In its newest feature, announced on Tuesday, social media giant Facebook disclosed that it can now let you know when a photo of you has been posted -- even if you don't get tagged in the photo. Since new facial recognition technology is currently being added to devices and applications everywhere -- Apple's iPhone X is the perfect example here -- it comes as no great surprise that Facebook would be next to incorporate some kind of facial scanning in its own platform.
The new feature is meant to act as a control measure for one's image, ultimately, as users can now pinpoint exactly where and how they show up, all across social media. Although this is the first official announcement that the company is moving more intensely towards facial technology -- and perhaps farther away from previous forms of individual security as it skews more towards control over one's presence -- facial recognition has long been a part of Facebook's platform.
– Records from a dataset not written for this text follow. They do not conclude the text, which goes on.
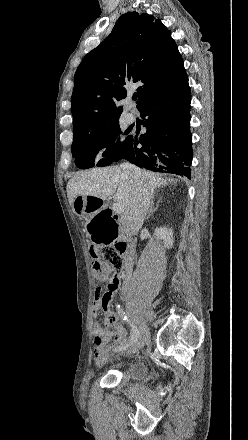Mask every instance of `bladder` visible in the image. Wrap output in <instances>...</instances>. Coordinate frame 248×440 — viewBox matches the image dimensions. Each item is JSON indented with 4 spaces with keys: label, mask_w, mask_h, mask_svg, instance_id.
Wrapping results in <instances>:
<instances>
[{
    "label": "bladder",
    "mask_w": 248,
    "mask_h": 440,
    "mask_svg": "<svg viewBox=\"0 0 248 440\" xmlns=\"http://www.w3.org/2000/svg\"><path fill=\"white\" fill-rule=\"evenodd\" d=\"M147 367L142 363H130L121 371V378L127 382L138 381L146 377Z\"/></svg>",
    "instance_id": "1"
}]
</instances>
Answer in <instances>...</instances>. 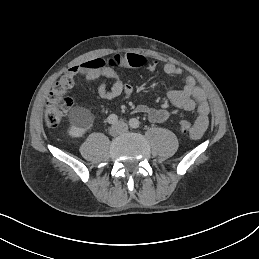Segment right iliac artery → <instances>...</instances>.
<instances>
[{"mask_svg":"<svg viewBox=\"0 0 259 259\" xmlns=\"http://www.w3.org/2000/svg\"><path fill=\"white\" fill-rule=\"evenodd\" d=\"M107 121H108L109 124H115L118 121V117L115 114H111L107 118Z\"/></svg>","mask_w":259,"mask_h":259,"instance_id":"right-iliac-artery-1","label":"right iliac artery"}]
</instances>
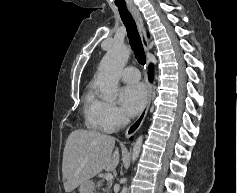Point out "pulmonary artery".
<instances>
[{"label":"pulmonary artery","instance_id":"obj_1","mask_svg":"<svg viewBox=\"0 0 237 193\" xmlns=\"http://www.w3.org/2000/svg\"><path fill=\"white\" fill-rule=\"evenodd\" d=\"M120 77L124 82L133 84L140 80L141 75L136 67L128 66L122 71Z\"/></svg>","mask_w":237,"mask_h":193}]
</instances>
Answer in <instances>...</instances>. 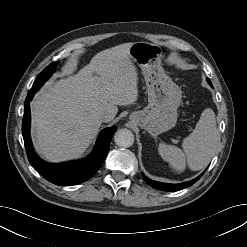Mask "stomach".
<instances>
[{
	"label": "stomach",
	"instance_id": "obj_1",
	"mask_svg": "<svg viewBox=\"0 0 247 247\" xmlns=\"http://www.w3.org/2000/svg\"><path fill=\"white\" fill-rule=\"evenodd\" d=\"M129 54L141 68L148 92L147 107L133 112L130 119L156 137L175 126L182 91L166 75L161 65L162 49L158 44L132 43Z\"/></svg>",
	"mask_w": 247,
	"mask_h": 247
}]
</instances>
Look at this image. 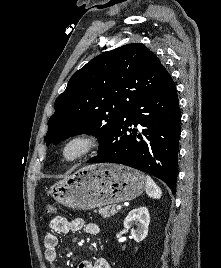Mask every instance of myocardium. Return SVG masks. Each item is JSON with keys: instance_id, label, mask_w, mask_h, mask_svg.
Here are the masks:
<instances>
[{"instance_id": "obj_1", "label": "myocardium", "mask_w": 221, "mask_h": 268, "mask_svg": "<svg viewBox=\"0 0 221 268\" xmlns=\"http://www.w3.org/2000/svg\"><path fill=\"white\" fill-rule=\"evenodd\" d=\"M101 141L99 137L91 132H78L63 141L59 154L65 163L79 162L100 147Z\"/></svg>"}]
</instances>
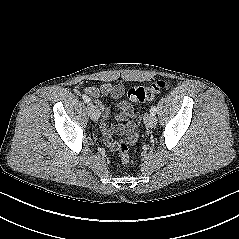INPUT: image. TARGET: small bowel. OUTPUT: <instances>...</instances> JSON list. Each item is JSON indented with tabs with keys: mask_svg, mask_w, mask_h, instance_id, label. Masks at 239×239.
Segmentation results:
<instances>
[{
	"mask_svg": "<svg viewBox=\"0 0 239 239\" xmlns=\"http://www.w3.org/2000/svg\"><path fill=\"white\" fill-rule=\"evenodd\" d=\"M84 92L93 99L96 107L102 113L100 129L104 142L108 147L116 148L115 135L127 136L128 141L132 144L136 142L138 137L136 130L139 122L135 121L137 115L134 114L131 105L126 101L117 104L119 110L117 120L122 123L114 126L109 123L111 114L109 106L100 101V98L105 96H109L115 100L120 99L124 94V87L121 84L104 83L99 87H87L84 89Z\"/></svg>",
	"mask_w": 239,
	"mask_h": 239,
	"instance_id": "c3829d8e",
	"label": "small bowel"
}]
</instances>
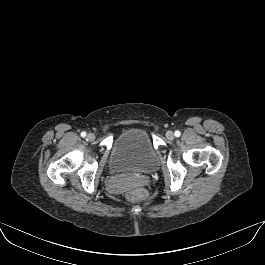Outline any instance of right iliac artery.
Instances as JSON below:
<instances>
[{"instance_id": "1", "label": "right iliac artery", "mask_w": 265, "mask_h": 265, "mask_svg": "<svg viewBox=\"0 0 265 265\" xmlns=\"http://www.w3.org/2000/svg\"><path fill=\"white\" fill-rule=\"evenodd\" d=\"M85 136H86V132H82L81 137H85Z\"/></svg>"}]
</instances>
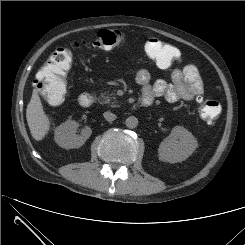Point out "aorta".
I'll return each instance as SVG.
<instances>
[{
    "label": "aorta",
    "instance_id": "762f6f07",
    "mask_svg": "<svg viewBox=\"0 0 245 245\" xmlns=\"http://www.w3.org/2000/svg\"><path fill=\"white\" fill-rule=\"evenodd\" d=\"M125 125L130 128H136L138 126V119L135 116H130L126 119Z\"/></svg>",
    "mask_w": 245,
    "mask_h": 245
}]
</instances>
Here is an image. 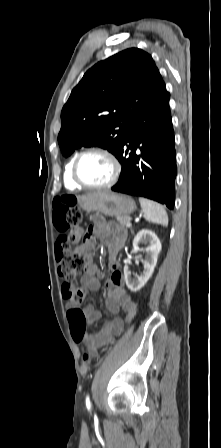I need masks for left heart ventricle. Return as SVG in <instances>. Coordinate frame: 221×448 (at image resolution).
I'll use <instances>...</instances> for the list:
<instances>
[{
  "label": "left heart ventricle",
  "mask_w": 221,
  "mask_h": 448,
  "mask_svg": "<svg viewBox=\"0 0 221 448\" xmlns=\"http://www.w3.org/2000/svg\"><path fill=\"white\" fill-rule=\"evenodd\" d=\"M79 175L88 184L100 185L111 179L113 170L110 161L104 155L93 153L81 161Z\"/></svg>",
  "instance_id": "b2bd125f"
}]
</instances>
Suggestions of people to tag in photos is a feature that began as early as 2010. And apparently, those who opted out of suggested tags will automatically not have their face recognized. The new feature is largely an attempt to curb fake accounts and "catfishing," the act of using someone else's identity in an attempt to mislead others. It's also meant to help improve accessibility to the visually impaired -- those looking at a screen-reader for information can hear their friends identified by name rather than simply by description.
However, the new feature naturally raises concerns about how Facebook is becoming a powerhouse of important, intensely personal data. As an article in AdAge points out:
"You can also look at this as a creepy reminder of exactly how much Facebook knows about you. (Creeped-out users can opt out of this new tool.)"
Now that more and more tech companies are moving towards facial recognition technology, it can feel difficult to escape the inevitable: that we have to trust these tech corporations with our faces, fingerprints, and more.
The most recently announced features begin their official appearance on Tuesday. Currently, facial recognition features on Facebook are not yet allowed in Canada or Europe, although they are in the United States. Countries which have not yet permitted the technology have voiced concerns about the facial recognition data, and how the company complies with various privacy laws overall.